Dear Bioconductor Community,
Im currently analyzing 4 different affymetrix hgu133plus2 datasets, in order to test via machine learning algorithms in R, a 39-gene signature I have already developed in an independent training set, which could discriminate colorectal cancer from control samples. In my latest step, I would like to implement ComBat to correct for batch effect regarding the different dataset-study, and then apply my classifier. In detail, I merged the 4 different datasets (after normalizing separately with frma each)---all having the same affymetrix platform and annotation (also used customCDF annotation), & the same phenotype information i would like to predict in my later step (Status variable below). After merging (as all the datasets have the same affymetrix platform) my code is the following:
total.eset # my merged expressionSet
ExpressionSet (storageMode: environment)
assayData: 19764 features, 142 samples
element names: exprs
protocolData: none
phenoData
rowNames: GSM93789.CEL GSM93920.CEL ... GSM549142.CEL (142 total)
varLabels: Status Dataset
varMetadata: labelDescription
featureData: none
experimentData: use 'experimentData(object)'
Annotation: hgu133plus2hsentrezg
## also my phenotype information
head(pData(total.eset))
Status Dataset
GSM93789.CEL Cancer GSE4107
GSM93920.CEL Cancer GSE4107
GSM93921.CEL Cancer GSE4107
GSM93922.CEL Cancer GSE4107
GSM93923.CEL Cancer GSE4107
GSM93924.CEL Cancer GSE4107
where Status is the binary factorial variable i would like to use for the prediction-later classification step, whereas the variable Dataset is the batch covariate. Moreover, there is also an obvious class inbalance regarding the Status information:
table(pData(total.eset)$Status)
Cancer Normal
99 43
pheno <- pData(total.eset)
batch <- total.eset$Dataset
class(batch)
[1] "factor"
levels(batch)
[1] "GSE4107" "GSE4183" "GSE18088"
[4] "Homogenized.GSE21510"
modcombat <- model.matrix(~1, data=pheno)

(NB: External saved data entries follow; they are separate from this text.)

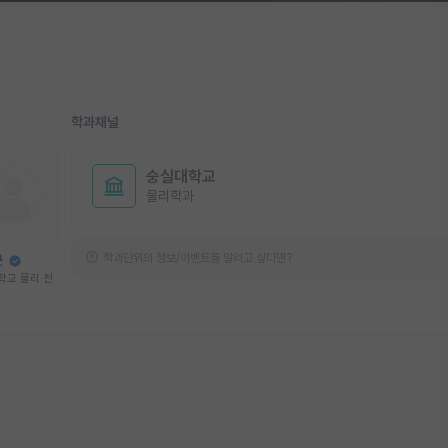
학과채널
숭실대학교
물리학과
학과단위의 정보/이벤트를 알리고 싶다면?
근
학교 물리·천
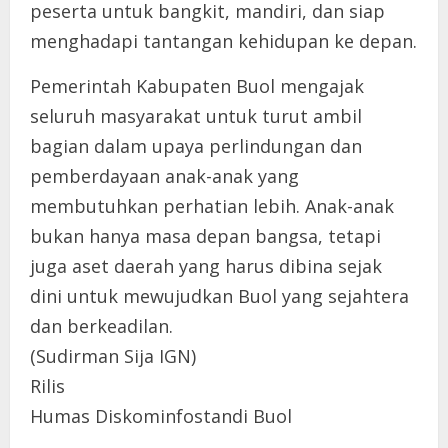
peserta untuk bangkit, mandiri, dan siap
menghadapi tantangan kehidupan ke depan.
Pemerintah Kabupaten Buol mengajak
seluruh masyarakat untuk turut ambil
bagian dalam upaya perlindungan dan
pemberdayaan anak-anak yang
membutuhkan perhatian lebih. Anak-anak
bukan hanya masa depan bangsa, tetapi
juga aset daerah yang harus dibina sejak
dini untuk mewujudkan Buol yang sejahtera
dan berkeadilan.
(Sudirman Sija IGN)
Rilis
Humas Diskominfostandi Buol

combat_data <- ComBat(dat=exprs(total.eset), batch=batch, mod=modcombat, par.prior=TRUE, prior.plots=TRUE)
....Found 4 batches
Adjusting for 0 covariate(s) or covariate level(s)

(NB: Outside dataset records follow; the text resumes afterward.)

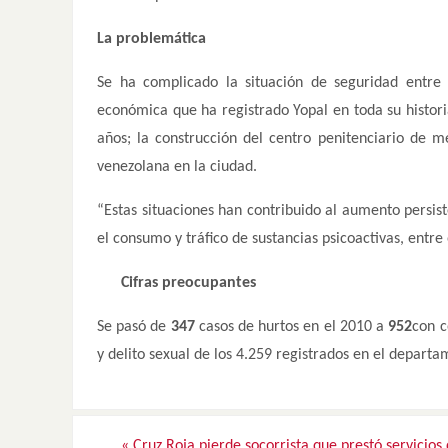
La problemática
Se ha complicado la situación de seguridad entre 
económica que ha registrado Yopal en toda su histori
años; la construcción del centro penitenciario de 
venezolana en la ciudad.
“Estas situaciones han contribuido al aumento persis
el consumo y tráfico de sustancias psicoactivas, entre 
Cifras preocupantes
Se pasó de
347
casos de hurtos en el 2010 a
952
con c
y delito sexual de los 4.259 registrados en el departa
«
Cruz Roja pierde socorrista que prestó servicios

Standardizing Data across genes
Fitting L/S model and finding priors
Finding parametric adjustments
Adjusting the Data.....
exprs(total.eset) <- combat_data
My main issue-consideration, is than i created an MDS plot both before and after ComBat correction, to inspect the severity of batch effect and the possible improvement after. i used the following code for the MDS plot, both before and after correction:
plotMDS(exprs(total.eset), labels=total.eset$Status, col=as.numeric(as.factor(total.eset$Dataset)))
Assuming my above chunk code is correct, do you believe that ComBat correction improves the situation, or it makes things more "fuzzy" ? Based on the two plots ? Moreover, the fact that all probesets are used, might has a role in this ? (i intend to subset the corrected eSet with the 39 gene signature symbols i mentioned above). Or i can proceed to my next step ? Finally, It is important also to mention that one of the 4 datasets has no normal samples, just cancer samples.

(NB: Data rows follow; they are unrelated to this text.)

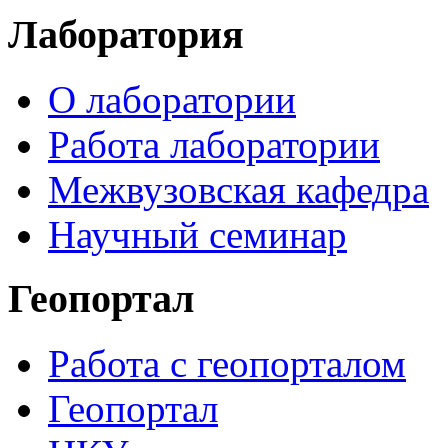
Лаборатория
О лаборатории
Работа лаборатории
Межвузовская кафедра
Научный семинар
Геопортал
Работа с геопорталом
Геопортал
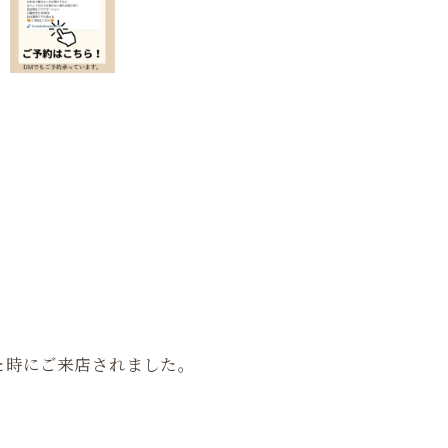
た時にご来店されました。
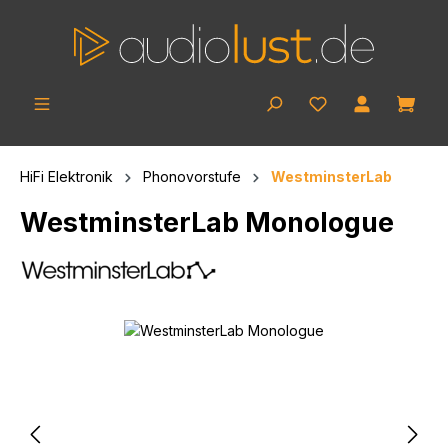
Zum Hauptinhalt springen
Ware
HiFi Elektronik
Phonovorstufe
WestminsterLab
WestminsterLab Monologue
Bildergalerie überspringen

My MDS plots, as also an hclust plot are below (the colors in the plots depict the different study-dataset)
https://www.dropbox.com/s/urdbl3d6qe5bq0a/beforeCoMbat.totaleSet.png?dl=0
https://www.dropbox.com/s/t4crrfv0ygjifpb/after.correction.ComBat.MDSplot.png?dl=0
https://www.dropbox.com/s/5hnrs81t628ylxr/hclust.plot.average.beforeComBat.png?dl=0
https://www.dropbox.com/s/k7v8ttbq27pk1xh/prior.plots.ComBat.png?dl=0 # also the plot produced from ComBat
Any help or suggestions on the above issue would be essential !!